> WHAT NEEDS TO BE DONE: The expected output is each line in the data below that includes the string "settings".

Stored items

****************

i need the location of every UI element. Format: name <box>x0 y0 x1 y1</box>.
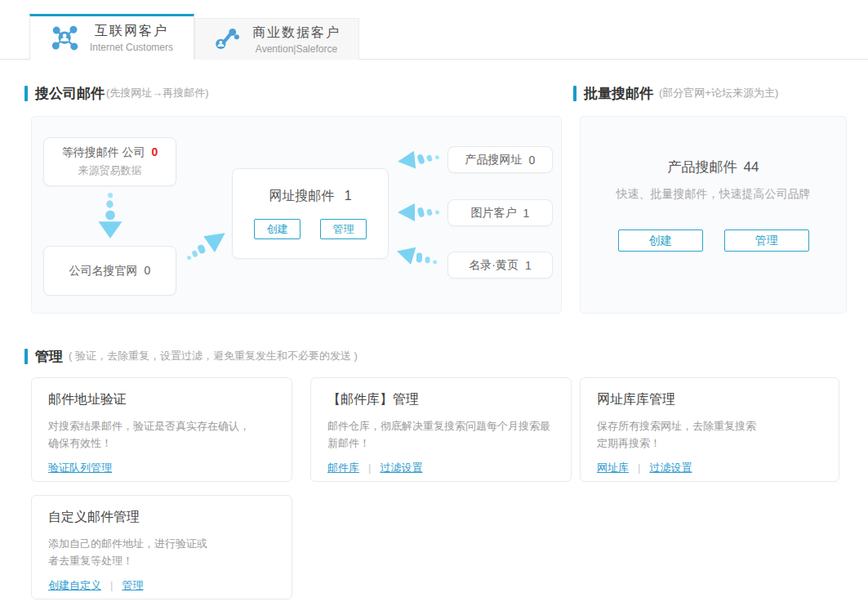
card-title: 邮件地址验证 <box>48 391 275 408</box>
waiting-companies-line: 等待搜邮件 公司0 <box>62 145 158 160</box>
filter-settings-link[interactable]: 过滤设置 <box>649 461 692 474</box>
manage-button[interactable]: 管理 <box>320 219 367 239</box>
batch-search-panel: 产品搜邮件44 快速、批量搜邮件，快速提高公司品牌 创建 管理 <box>580 116 847 314</box>
card-body-line: 者去重复等处理！ <box>48 553 275 570</box>
card-body: 对搜索结果邮件，验证是否真实存在确认， 确保有效性！ <box>48 418 275 452</box>
card-body: 添加自己的邮件地址，进行验证或 者去重复等处理！ <box>48 536 275 570</box>
search-company-email-header: 搜公司邮件 (先搜网址→再搜邮件) <box>24 84 562 102</box>
product-search-url-label: 产品搜网址 <box>465 153 523 167</box>
verification-queue-link[interactable]: 验证队列管理 <box>48 461 112 474</box>
url-search-email-box: 网址搜邮件 1 创建 管理 <box>232 168 389 259</box>
card-title: 网址库库管理 <box>597 391 822 408</box>
link-person-icon <box>213 25 243 54</box>
section-subtitle: ( 验证，去除重复，设置过滤，避免重复发生和不必要的发送 ) <box>69 349 358 363</box>
waiting-companies-count: 0 <box>152 145 158 158</box>
card-body-line: 保存所有搜索网址，去除重复搜索 <box>597 418 822 435</box>
section-accent-bar <box>24 349 28 364</box>
card-body-line: 邮件仓库，彻底解决重复搜索问题每个月搜索最 <box>327 418 554 435</box>
email-library-card: 【邮件库】管理 邮件仓库，彻底解决重复搜索问题每个月搜索最 新邮件！ 邮件库|过… <box>310 377 572 482</box>
card-body-line: 新邮件！ <box>327 435 554 452</box>
card-title: 自定义邮件管理 <box>48 509 275 526</box>
link-separator: | <box>638 461 640 474</box>
product-search-url-count: 0 <box>529 154 536 167</box>
section-title: 管理 <box>35 347 63 366</box>
card-body-line: 对搜索结果邮件，验证是否真实存在确认， <box>48 418 275 435</box>
arrow-down-icon <box>95 192 126 241</box>
batch-search-email-header: 批量搜邮件 (部分官网+论坛来源为主) <box>573 84 847 102</box>
waiting-companies-box: 等待搜邮件 公司0 来源贸易数据 <box>43 137 176 186</box>
url-library-link[interactable]: 网址库 <box>597 461 629 474</box>
card-body-line: 定期再搜索！ <box>597 435 822 452</box>
section-subtitle: (部分官网+论坛来源为主) <box>659 86 778 100</box>
email-library-link[interactable]: 邮件库 <box>327 461 359 474</box>
search-flow-panel: 等待搜邮件 公司0 来源贸易数据 公司名搜官网0 <box>31 116 562 314</box>
card-body: 邮件仓库，彻底解决重复搜索问题每个月搜索最 新邮件！ <box>327 418 554 452</box>
arrow-up-right-icon <box>177 221 234 272</box>
directory-yellowpages-box: 名录·黄页 1 <box>447 252 553 278</box>
product-search-url-box: 产品搜网址 0 <box>447 146 553 173</box>
card-body: 保存所有搜索网址，去除重复搜索 定期再搜索！ <box>597 418 822 452</box>
product-search-email-line: 产品搜邮件44 <box>668 158 759 176</box>
create-button[interactable]: 创建 <box>618 229 703 252</box>
section-subtitle: (先搜网址→再搜邮件) <box>106 86 209 100</box>
image-customers-label: 图片客户 <box>471 206 517 221</box>
tab-title: 商业数据客户 <box>252 25 341 42</box>
card-title: 【邮件库】管理 <box>327 391 554 408</box>
waiting-companies-label: 等待搜邮件 公司 <box>62 145 145 158</box>
network-users-icon <box>51 24 80 53</box>
image-customers-count: 1 <box>523 207 530 220</box>
manage-link[interactable]: 管理 <box>122 579 143 591</box>
card-body-line: 确保有效性！ <box>48 435 275 452</box>
url-library-card: 网址库库管理 保存所有搜索网址，去除重复搜索 定期再搜索！ 网址库|过滤设置 <box>580 377 839 482</box>
section-accent-bar <box>24 86 28 101</box>
section-title: 搜公司邮件 <box>35 84 105 103</box>
tab-business-data-customers-text: 商业数据客户 Avention|Saleforce <box>252 25 341 55</box>
tab-business-data-customers[interactable]: 商业数据客户 Avention|Saleforce <box>194 18 359 60</box>
arrow-left-icon <box>393 240 443 274</box>
url-search-email-label: 网址搜邮件 <box>269 189 334 203</box>
waiting-companies-source: 来源贸易数据 <box>78 163 142 178</box>
batch-panel-subtitle: 快速、批量搜邮件，快速提高公司品牌 <box>617 187 811 202</box>
company-name-count: 0 <box>145 264 151 277</box>
filter-settings-link[interactable]: 过滤设置 <box>380 461 422 474</box>
company-name-label: 公司名搜官网 <box>69 264 138 277</box>
tab-subtitle: Avention|Saleforce <box>252 43 341 55</box>
manage-section-header: 管理 ( 验证，去除重复，设置过滤，避免重复发生和不必要的发送 ) <box>24 347 847 365</box>
company-name-line: 公司名搜官网0 <box>69 264 151 278</box>
tab-internet-customers[interactable]: 互联网客户 Internet Customers <box>29 14 194 60</box>
arrow-left-icon <box>397 201 443 224</box>
tab-title: 互联网客户 <box>90 23 173 40</box>
create-button[interactable]: 创建 <box>254 219 300 239</box>
card-body-line: 添加自己的邮件地址，进行验证或 <box>48 536 275 553</box>
company-name-search-box: 公司名搜官网0 <box>43 246 176 296</box>
image-customers-box: 图片客户 1 <box>447 199 553 226</box>
section-title: 批量搜邮件 <box>584 84 653 103</box>
url-search-email-line: 网址搜邮件 1 <box>269 188 351 205</box>
directory-yellowpages-label: 名录·黄页 <box>469 258 519 273</box>
product-search-email-count: 44 <box>744 159 759 175</box>
url-search-email-count: 1 <box>345 189 352 203</box>
custom-email-card: 自定义邮件管理 添加自己的邮件地址，进行验证或 者去重复等处理！ 创建自定义|管… <box>31 495 292 599</box>
tab-subtitle: Internet Customers <box>90 42 173 53</box>
arrow-left-icon <box>396 145 444 173</box>
section-accent-bar <box>573 86 576 101</box>
link-separator: | <box>368 461 371 474</box>
product-search-email-label: 产品搜邮件 <box>668 159 737 175</box>
create-custom-link[interactable]: 创建自定义 <box>48 579 101 591</box>
directory-yellowpages-count: 1 <box>525 259 532 272</box>
top-tab-bar: 互联网客户 Internet Customers 商业数据客户 Avention… <box>0 0 868 60</box>
link-separator: | <box>110 579 113 591</box>
tab-internet-customers-text: 互联网客户 Internet Customers <box>90 23 173 53</box>
manage-button[interactable]: 管理 <box>724 229 809 252</box>
email-verification-card: 邮件地址验证 对搜索结果邮件，验证是否真实存在确认， 确保有效性！ 验证队列管理 <box>31 377 292 482</box>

****************

> TASK SOLUTION:
filter-settings-link[interactable]: 过滤设置 <box>649 461 692 474</box>
filter-settings-link[interactable]: 过滤设置 <box>380 461 422 474</box>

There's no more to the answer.